Cooley, of Palmdale, Calif., was part of a team of company and Air Force pilots who conduct F-22 testing.
"We are deeply saddened by the loss of David and our concerns, thoughts and prayers at this time are with his family," the statement said.
Sam Grizzle, a spokesman for Lockheed Martin Aeronautics Co., said no additional information would be released.
A board of officers is investigating the accident, the Edwards statement said. The Air Force urged people to stay away from the crash site because hazardous materials may have been released.
"This is a very difficult day for Edwards and those who knew and respected Dave as a warrior, test pilot and friend," said Maj. Gen. David Eichhorn, the Air Force Flight Test Center commander.
Air Force Maj. David Small said the jet, assigned to the 411th Flight Test Squadron of Edwards' 412th Test Wing, was on a test mission but he did not know its nature.
F-22s were grounded for two weeks after one crashed at Nellis Air Force Base in Nevada in December 2004. They were cleared again to fly after a review, and an Air Force statement at the time said officials were "highly confident in the design, testing and development" of the aircraft. The pilot in that crash successfully ejected.
Designed for air dominance, the radar-evading stealthy F-22s each cost $140 million. The warplanes can carry air-to-air missiles but are capable of ground attack as well.
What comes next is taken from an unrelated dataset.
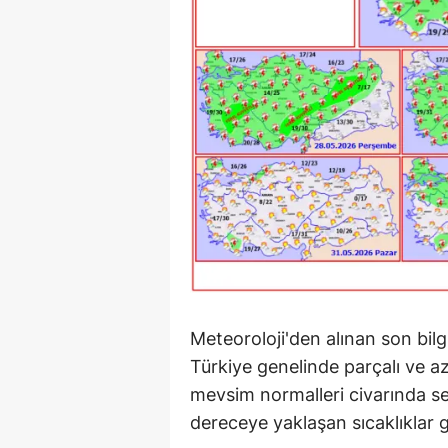
Meteoroloji'den alınan son bilg
Türkiye genelinde parçalı ve az 
mevsim normalleri civarında s
dereceye yaklaşan sıcaklıklar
The $65 billion F-22 program is embattled, with some opponents contending that a different warplane under development, the F-35 Joint Strike Fighter, is more versatile and less costly at $80 million per plane.
The U.S. is committed to 183 F-22, down from the original plan laid out in the 1980s to build 750.
Its prime contractor, Lockheed Martin Corp., says there are 95,000 jobs at 1,000 companies connected to the F-22.
Lockheed is trying to convince the Pentagon to buy as many as 20 more F-22. The military is expected to signal if it wants more when the 2010 Defense Department budget is released next month.
The F-22 is able to fly at supersonic speeds without using afterburners. That allows it to reach and stay in a battlespace faster and longer without being easily detected.
The fighter, powered by two Pratt & Whitney engines, is 62 feet long, has a wingspan of 44½ feet and is flown by a single pilot.